▶ _Exercise aim_:
From the line holding "Full Marketcap List" through the line holding "immediately transported into lala land!" below, write out every line exactly; include both of those lines and drop the pictures.

▶ _Study material_:

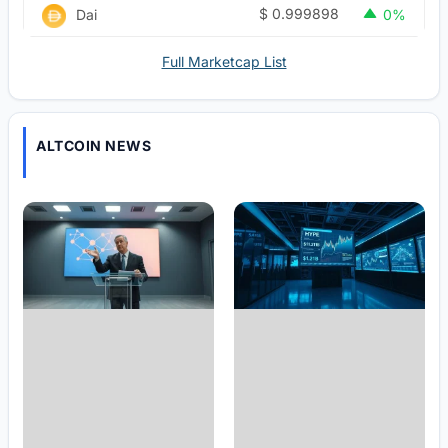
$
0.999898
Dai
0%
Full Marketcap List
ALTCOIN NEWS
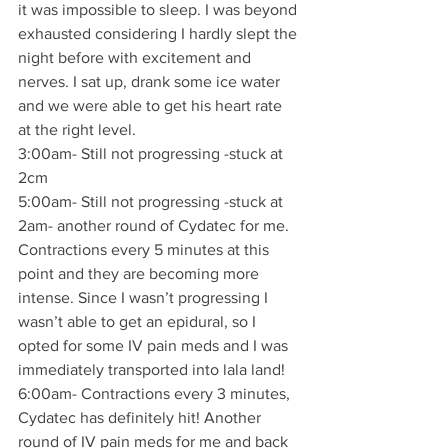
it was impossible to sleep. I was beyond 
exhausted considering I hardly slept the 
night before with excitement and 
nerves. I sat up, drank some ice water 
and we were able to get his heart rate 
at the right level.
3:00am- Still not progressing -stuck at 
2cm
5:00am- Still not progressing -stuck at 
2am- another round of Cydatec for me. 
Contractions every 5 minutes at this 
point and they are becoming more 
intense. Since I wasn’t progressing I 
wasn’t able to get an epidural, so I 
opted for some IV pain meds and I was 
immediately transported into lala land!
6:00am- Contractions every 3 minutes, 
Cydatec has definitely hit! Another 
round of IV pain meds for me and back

==

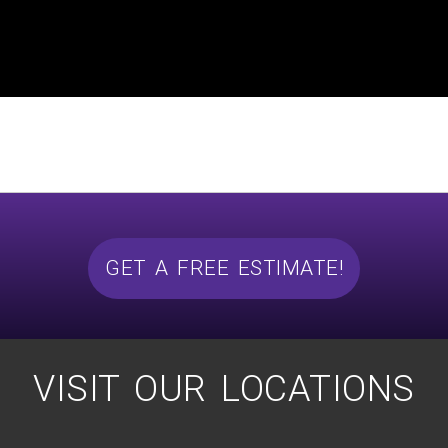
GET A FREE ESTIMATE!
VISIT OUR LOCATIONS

▶ _Result of the task_:
Full Marketcap List
ALTCOIN NEWS
it was impossible to sleep. I was beyond 
exhausted considering I hardly slept the 
night before with excitement and 
nerves. I sat up, drank some ice water 
and we were able to get his heart rate 
at the right level.
3:00am- Still not progressing -stuck at 
2cm
5:00am- Still not progressing -stuck at 
2am- another round of Cydatec for me. 
Contractions every 5 minutes at this 
point and they are becoming more 
intense. Since I wasn’t progressing I 
wasn’t able to get an epidural, so I 
opted for some IV pain meds and I was 
immediately transported into lala land!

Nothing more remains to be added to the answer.